Aveva aperto una caffetteria con torrefazione di caffè a Benidorm sulla Costa Blanca, la chiamano la New York del Mediterraneo per i tanti grattacieli. «Usavo una tostatrice a legna degli anni 60 prodotta dalla Trabattoni di Lecco, restaurata da me. Compravo il caffè crudo a Valencia e lo tostavo due volte a settimana. Mi ero immerso nella missione del caffè per aiutare a realizzare il sogno di un’ amica, dopo averla assistita durante tutto l’iter per sconfiggere un tumore al seno che l’aveva devastata». Poi il ritorno a casa, e al camice.

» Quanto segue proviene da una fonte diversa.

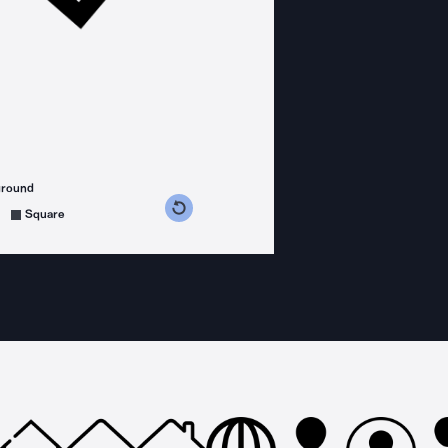
ground
s counterclockwise
grees clockwise
Square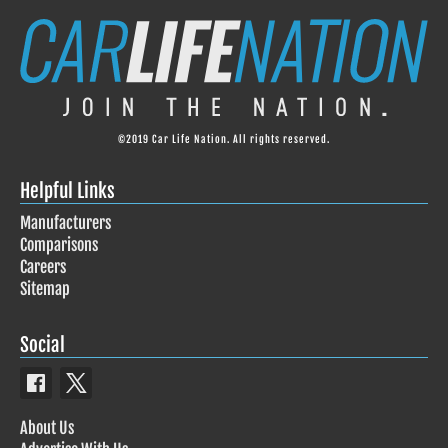
©2019 Car Life Nation. All rights reserved.
Helpful Links
Manufacturers
Comparisons
Careers
Sitemap
Social
About Us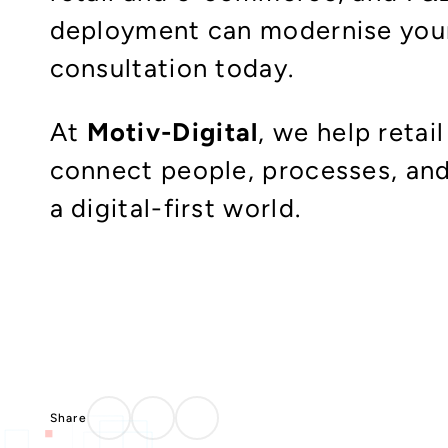
deployment can modernise your 
consultation today.​
At
Motiv-Digital
, we help reta
connect people, processes, and
a digital-first world.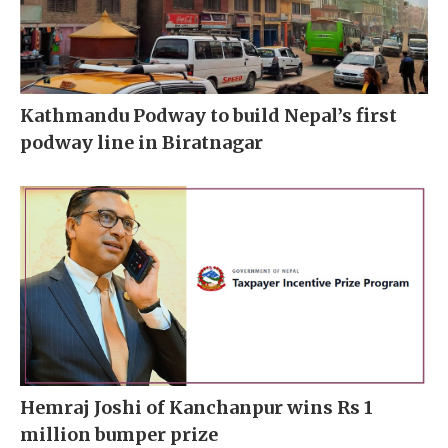
Kathmandu Podway to build Nepal’s first
podway line in Biratnagar
Hemraj Joshi of Kanchanpur wins Rs 1
million bumper prize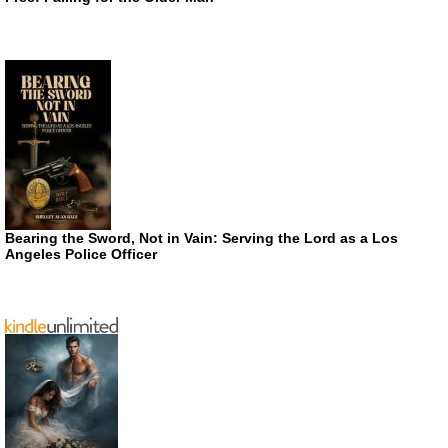
Bearing the Sword, Not in Vain: Serving the Lord as a Los
Angeles Police Officer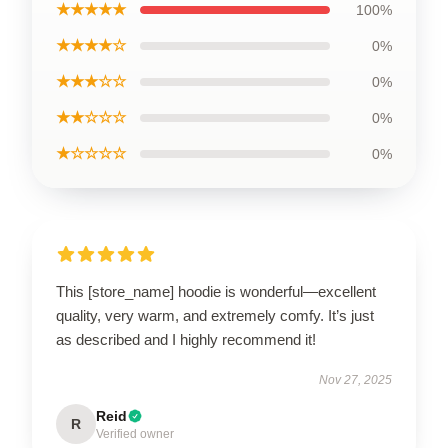
★★★★★
100%
★★★★☆
0%
★★★☆☆
0%
★★☆☆☆
0%
★☆☆☆☆
0%
This [store_name] hoodie is wonderful—excellent
quality, very warm, and extremely comfy. It’s just
as described and I highly recommend it!
Nov 27, 2025
Reid
R
Verified owner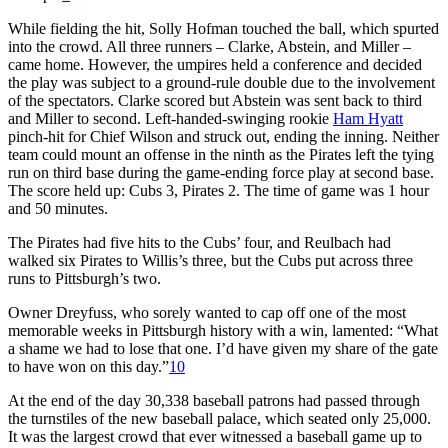
While fielding the hit, Solly Hofman touched the ball, which spurted
into the crowd. All three runners – Clarke, Abstein, and Miller –
came home. However, the umpires held a conference and decided
the play was subject to a ground-rule double due to the involvement
of the spectators. Clarke scored but Abstein was sent back to third
and Miller to second. Left-handed-swinging rookie
Ham Hyatt
pinch-hit for Chief Wilson and struck out, ending the inning. Neither
team could mount an offense in the ninth as the Pirates left the tying
run on third base during the game-ending force play at second base.
The score held up: Cubs 3, Pirates 2. The time of game was 1 hour
and 50 minutes.
The Pirates had five hits to the Cubs’ four, and Reulbach had
walked six Pirates to Willis’s three, but the Cubs put across three
runs to Pittsburgh’s two.
Owner Dreyfuss, who sorely wanted to cap off one of the most
memorable weeks in Pittsburgh history with a win, lamented: “What
a shame we had to lose that one. I’d have given my share of the gate
to have won on this day.”
10
At the end of the day 30,338 baseball patrons had passed through
the turnstiles of the new baseball palace, which seated only 25,000.
It was the largest crowd that ever witnessed a baseball game up to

Quando è scoppiata la pandemia, Luigi non aveva ancora casa a Roma. L’ex moglie gli ha offerto una mansarda dentro casa sua. La mattina escono insieme alle sei. Uno è seduto davanti e guida. L’altro sta dietro, a debita distanza. Anche Luigi è stato letteralmente inghiottito dal lavoro. Quando non è in ospedale gli manca. «Un bel lunedì a metà mese il primario ci ha convocati tutti e ci ha detto: ok, bisogna attrezzarsi per l’arrivo de pazienti Covid, dobbiamo riorganizzare tutto», racconta. Al San Pietro non esiste nemmeno il reparto di malattia infettive, questo vuol dire riorganizzare tutto a tempo di record.

Sono stati riallestiti due reparti interi, rifatti gli impianti di ventilazione continua, tutte le strutture di aerazione, uno è adibito a isolamento e un altro per i pazienti gravi. Luigi fa le radiografie e le Tac ai pazienti positivi. La maggior parte sono quelli già acciaccati con quadri complicati, i polmoni messi male, le patologie pregresse insomma. Com’è il contatto con i pazienti? «Quelli che sono in terapia intensiva praticamente nullo, sono intubati e sedati. Io arrivo protetto da capo a piedi e con il macchinario portatile, anche questo con pellicole che evitano il contatto. Lo appoggio alla schiena e scatto», dice. Giorni fa è venuto un ragazzo giovanissimo che è stato investito e si è rotto tibia e perone. Piangeva come un disperato, «ma comunque ha avuto una reazione emotiva».

I pazienti che hanno contratto il corona virus non piangono nemmeno. «Sono increduli come se aspettassero un verdetto», dice Luigi abituato ormai a drizzare le orecchie e a capire gli sguardi «visto che con le mascherine il labiale non lo leggi più». Perciò la cura  si trasforma, la infondi attraverso gesti precisi e accurati, scrupolosi.
Cerchi di fargli capire: siamo qui, non ti lasciamo. «A Pasqua ci sarà poco da festeggiare: forse qualche telefonata». E poi? «E poi se si calma la situazione qui, vorrei andare a dare una mano in Spagna come radiologo, ne hanno bisogno».